QT HTML Parser (+XQuery)

Printable View

9th July 2012, 00:01
monkazer

QT HTML Parser (+XQuery)

Hello

I'm looking for a QT HTML parser tool.
I have some html source code and I'd like to use XQuery on it. I already tried using QWebPage + QWebElement, but I don't like this solution cause firstly it doesn't works on non-gui thread (because of QWebPage) and because we can't apply XPath but CSS Path.
The other solution I tried is QXmlQuery, it works great, but the only problem is that it doesn't works if there is an error on the page. For example, the first page I tried was missing systemId (in the DOCTYPE tag), so the parsing was aborted.

I heard we can use gecko for parsing but I have no idea how to use it with QT.

Have you some suggestions ?

Thanks
9th July 2012, 00:37
ChrisW67

Re: QT HTML Parser (+XQuery)

Qt does not have a Beautiful Soup-style parser outside of the WebKit components that I am aware of. Most HTML is not XML so the XML tools, including XSLT, XPath and XQuery, are essentially useless.

You could look at Tidy for a way to handle the ill-disciplined mush that is HTML and make a valid, though not necessarily meaningful, XML document from it.
10th July 2012, 00:08
monkazer

Re: QT HTML Parser (+XQuery)

Thanks for your answer.
Any example to convert a html string to a xml document with tidy ?

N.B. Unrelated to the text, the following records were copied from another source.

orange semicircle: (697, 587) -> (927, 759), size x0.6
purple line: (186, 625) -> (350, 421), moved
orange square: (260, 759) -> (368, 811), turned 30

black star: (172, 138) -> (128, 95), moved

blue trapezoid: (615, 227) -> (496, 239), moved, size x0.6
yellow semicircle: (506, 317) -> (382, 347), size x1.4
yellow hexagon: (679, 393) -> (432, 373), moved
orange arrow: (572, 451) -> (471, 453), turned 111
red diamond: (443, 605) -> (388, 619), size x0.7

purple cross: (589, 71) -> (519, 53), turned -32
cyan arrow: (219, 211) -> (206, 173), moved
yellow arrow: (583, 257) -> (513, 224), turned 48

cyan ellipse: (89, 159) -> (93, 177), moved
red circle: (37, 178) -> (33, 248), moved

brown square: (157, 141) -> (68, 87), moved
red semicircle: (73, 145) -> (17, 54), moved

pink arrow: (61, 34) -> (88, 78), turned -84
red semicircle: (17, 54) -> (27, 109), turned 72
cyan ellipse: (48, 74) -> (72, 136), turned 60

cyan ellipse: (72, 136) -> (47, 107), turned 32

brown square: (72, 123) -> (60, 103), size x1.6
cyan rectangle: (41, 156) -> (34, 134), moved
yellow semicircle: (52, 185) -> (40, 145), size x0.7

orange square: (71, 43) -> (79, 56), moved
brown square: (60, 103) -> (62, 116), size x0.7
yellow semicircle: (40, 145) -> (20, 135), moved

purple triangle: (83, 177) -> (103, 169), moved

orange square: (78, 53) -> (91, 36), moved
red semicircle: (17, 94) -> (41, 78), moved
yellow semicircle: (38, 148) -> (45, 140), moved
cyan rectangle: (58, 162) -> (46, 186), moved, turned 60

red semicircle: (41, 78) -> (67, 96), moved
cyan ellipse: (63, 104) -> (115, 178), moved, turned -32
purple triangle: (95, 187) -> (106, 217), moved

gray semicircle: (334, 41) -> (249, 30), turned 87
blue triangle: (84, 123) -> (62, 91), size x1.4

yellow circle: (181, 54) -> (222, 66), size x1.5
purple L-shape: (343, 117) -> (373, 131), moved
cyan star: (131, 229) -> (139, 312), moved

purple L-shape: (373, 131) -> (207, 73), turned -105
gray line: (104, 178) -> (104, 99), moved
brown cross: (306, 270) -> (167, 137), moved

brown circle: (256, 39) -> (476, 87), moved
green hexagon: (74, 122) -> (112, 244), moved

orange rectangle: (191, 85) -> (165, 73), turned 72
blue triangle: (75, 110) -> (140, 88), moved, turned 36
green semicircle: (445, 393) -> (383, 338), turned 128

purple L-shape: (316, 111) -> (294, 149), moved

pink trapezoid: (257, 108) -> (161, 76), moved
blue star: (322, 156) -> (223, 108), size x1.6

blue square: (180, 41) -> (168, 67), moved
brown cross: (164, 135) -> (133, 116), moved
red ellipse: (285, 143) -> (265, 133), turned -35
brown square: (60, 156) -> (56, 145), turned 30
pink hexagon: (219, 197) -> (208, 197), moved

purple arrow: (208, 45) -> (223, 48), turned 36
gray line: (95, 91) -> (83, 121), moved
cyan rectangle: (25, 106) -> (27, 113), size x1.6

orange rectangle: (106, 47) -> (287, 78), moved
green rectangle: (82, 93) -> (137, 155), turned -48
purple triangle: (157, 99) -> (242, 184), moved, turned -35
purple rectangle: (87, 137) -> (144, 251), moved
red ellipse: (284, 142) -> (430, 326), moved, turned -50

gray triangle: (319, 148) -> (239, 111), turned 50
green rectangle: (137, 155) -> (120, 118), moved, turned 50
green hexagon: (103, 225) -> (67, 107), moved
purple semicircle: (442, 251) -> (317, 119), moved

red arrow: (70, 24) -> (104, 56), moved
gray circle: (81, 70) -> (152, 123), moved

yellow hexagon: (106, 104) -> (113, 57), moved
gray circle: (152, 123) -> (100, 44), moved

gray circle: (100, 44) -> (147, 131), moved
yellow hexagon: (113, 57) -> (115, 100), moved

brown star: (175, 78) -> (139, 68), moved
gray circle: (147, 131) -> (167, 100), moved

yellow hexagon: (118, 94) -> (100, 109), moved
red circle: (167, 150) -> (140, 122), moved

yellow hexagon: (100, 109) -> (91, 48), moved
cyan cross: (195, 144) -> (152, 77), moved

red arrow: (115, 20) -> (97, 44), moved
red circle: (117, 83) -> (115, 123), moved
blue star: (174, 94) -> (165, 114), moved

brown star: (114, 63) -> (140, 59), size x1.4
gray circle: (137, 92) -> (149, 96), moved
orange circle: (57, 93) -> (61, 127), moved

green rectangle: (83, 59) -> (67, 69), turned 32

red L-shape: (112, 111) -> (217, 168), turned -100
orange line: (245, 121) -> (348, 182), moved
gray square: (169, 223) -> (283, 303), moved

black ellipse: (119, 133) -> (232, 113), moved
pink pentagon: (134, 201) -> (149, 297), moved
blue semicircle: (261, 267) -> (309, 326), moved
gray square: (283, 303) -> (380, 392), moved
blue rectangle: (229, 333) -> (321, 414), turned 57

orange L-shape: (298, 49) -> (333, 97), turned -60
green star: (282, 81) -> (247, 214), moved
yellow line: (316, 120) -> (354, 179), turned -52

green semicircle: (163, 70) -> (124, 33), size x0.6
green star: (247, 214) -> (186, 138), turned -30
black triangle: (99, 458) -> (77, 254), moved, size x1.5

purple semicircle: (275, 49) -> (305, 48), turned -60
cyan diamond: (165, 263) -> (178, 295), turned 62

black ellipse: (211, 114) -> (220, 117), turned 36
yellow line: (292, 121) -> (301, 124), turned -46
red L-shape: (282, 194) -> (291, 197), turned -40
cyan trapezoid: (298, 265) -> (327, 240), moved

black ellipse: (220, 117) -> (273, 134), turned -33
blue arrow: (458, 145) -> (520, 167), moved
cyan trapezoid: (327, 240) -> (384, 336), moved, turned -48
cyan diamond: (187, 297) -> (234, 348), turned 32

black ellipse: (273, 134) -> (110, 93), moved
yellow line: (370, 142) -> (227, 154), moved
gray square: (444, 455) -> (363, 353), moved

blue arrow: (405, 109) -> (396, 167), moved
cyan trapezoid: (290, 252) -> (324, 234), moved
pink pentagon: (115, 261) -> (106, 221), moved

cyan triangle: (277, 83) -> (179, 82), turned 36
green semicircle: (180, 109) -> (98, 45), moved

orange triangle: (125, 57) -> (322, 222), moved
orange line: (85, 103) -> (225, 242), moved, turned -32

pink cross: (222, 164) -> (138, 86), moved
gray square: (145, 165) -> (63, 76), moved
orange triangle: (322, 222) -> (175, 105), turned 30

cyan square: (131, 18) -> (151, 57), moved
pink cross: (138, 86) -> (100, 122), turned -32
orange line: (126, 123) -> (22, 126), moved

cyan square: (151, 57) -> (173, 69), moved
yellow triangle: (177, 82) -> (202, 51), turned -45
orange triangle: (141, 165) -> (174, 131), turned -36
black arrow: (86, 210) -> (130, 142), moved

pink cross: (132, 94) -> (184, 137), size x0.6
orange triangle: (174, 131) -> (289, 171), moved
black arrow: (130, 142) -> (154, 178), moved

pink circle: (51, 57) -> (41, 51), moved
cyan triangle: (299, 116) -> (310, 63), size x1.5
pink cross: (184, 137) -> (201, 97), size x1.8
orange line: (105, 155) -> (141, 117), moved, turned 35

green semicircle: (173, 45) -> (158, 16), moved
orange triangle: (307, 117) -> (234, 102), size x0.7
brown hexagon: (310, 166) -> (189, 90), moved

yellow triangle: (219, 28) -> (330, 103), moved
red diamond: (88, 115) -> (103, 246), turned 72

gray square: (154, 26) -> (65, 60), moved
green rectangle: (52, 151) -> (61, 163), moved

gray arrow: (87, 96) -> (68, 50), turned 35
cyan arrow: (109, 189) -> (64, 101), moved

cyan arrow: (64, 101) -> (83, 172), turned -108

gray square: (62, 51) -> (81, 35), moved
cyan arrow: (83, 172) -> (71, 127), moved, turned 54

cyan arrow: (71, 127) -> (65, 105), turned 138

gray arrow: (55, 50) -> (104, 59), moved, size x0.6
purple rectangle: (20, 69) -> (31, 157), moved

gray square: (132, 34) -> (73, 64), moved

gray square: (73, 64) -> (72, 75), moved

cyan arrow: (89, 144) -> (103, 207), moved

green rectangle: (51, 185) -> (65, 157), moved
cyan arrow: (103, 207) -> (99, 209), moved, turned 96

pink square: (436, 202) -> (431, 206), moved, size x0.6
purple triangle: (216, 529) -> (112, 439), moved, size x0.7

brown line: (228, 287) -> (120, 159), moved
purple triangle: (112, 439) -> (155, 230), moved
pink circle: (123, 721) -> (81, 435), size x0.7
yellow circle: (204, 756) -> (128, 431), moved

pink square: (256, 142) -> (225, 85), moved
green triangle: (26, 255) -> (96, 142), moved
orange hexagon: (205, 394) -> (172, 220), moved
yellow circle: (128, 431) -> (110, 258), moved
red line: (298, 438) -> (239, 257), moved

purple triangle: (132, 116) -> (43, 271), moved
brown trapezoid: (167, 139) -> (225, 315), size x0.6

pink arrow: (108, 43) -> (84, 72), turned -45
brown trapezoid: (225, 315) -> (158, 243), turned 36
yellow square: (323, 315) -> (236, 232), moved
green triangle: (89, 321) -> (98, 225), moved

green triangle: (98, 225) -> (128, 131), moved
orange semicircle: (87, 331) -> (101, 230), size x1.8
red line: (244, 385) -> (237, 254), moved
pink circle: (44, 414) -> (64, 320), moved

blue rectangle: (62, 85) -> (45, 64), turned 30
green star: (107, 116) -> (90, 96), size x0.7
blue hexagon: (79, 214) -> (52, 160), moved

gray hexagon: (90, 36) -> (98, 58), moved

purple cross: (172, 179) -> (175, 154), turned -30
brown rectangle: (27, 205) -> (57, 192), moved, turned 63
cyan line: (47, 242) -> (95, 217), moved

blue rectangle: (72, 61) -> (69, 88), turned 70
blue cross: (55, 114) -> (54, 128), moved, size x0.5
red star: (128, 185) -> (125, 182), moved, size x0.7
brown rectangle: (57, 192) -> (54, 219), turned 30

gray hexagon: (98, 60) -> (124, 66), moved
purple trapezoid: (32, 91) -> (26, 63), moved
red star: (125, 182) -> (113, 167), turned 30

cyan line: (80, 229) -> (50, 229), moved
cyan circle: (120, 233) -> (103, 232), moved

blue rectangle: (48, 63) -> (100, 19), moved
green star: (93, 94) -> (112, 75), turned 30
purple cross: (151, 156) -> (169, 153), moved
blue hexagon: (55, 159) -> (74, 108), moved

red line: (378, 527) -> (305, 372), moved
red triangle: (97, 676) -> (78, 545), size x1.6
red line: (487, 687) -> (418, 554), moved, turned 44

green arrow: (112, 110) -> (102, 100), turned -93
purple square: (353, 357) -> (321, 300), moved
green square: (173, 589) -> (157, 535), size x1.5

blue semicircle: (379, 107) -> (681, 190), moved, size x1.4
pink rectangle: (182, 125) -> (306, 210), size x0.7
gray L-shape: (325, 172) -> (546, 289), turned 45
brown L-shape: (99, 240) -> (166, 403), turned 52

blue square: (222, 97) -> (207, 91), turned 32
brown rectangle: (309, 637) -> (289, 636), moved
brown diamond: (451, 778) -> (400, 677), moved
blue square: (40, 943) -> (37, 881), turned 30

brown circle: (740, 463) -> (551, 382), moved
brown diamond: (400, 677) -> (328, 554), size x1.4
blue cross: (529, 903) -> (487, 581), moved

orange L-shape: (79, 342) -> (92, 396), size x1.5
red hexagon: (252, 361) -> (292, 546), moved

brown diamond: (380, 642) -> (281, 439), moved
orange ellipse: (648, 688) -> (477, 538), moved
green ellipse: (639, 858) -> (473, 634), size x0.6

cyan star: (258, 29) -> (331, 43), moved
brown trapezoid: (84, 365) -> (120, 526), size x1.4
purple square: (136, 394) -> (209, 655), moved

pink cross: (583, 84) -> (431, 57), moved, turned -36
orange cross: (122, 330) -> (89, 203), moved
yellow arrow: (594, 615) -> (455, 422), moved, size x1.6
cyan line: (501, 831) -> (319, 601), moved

Re: QT HTML Parser (+XQuery)

Browsers have no problem with test.html:

Code:

<html>
<head>
<title>Title</title>
</HEAD>
<BODY>
    <P>A para
    <p>Another para
    <p>None of it is <b>XML</p>
</Body>

Using the tidy command line tool,

Code:

$ tidy -asxml test.html
line 1 column 1 - Warning: missing <!DOCTYPE> declaration
line 8 column 22 - Warning: missing </b> before </p>
Info: Document content looks like XHTML 1.0 Strict
2 warnings, 0 errors were found!
 
<!DOCTYPE html PUBLIC "-//W3C//DTD XHTML 1.0 Strict//EN"
    "http://www.w3.org/TR/xhtml1/DTD/xhtml1-strict.dtd">
<html xmlns="http://www.w3.org/1999/xhtml">
<head>
<meta name="generator" content=
"HTML Tidy for Linux (vers 25 March 2009), see www.w3.org" />
<title>Title</title>
</head>
<body>
<p>A para</p>
<p>Another para</p>
<p>None of it is <b>XML</b></p>
</body>
</html>
 
To learn more about HTML Tidy see http://tidy.sourceforge.net
Please fill bug reports and queries using the "tracker" on the Tidy web site.
Additionally, questions can be sent to html-tidy@w3.org
HTML and CSS specifications are available from http://www.w3.org/
Lobby your company to join W3C, see http://www.w3.org/Consortium

I am sure the equivalent is possible through the tidy library.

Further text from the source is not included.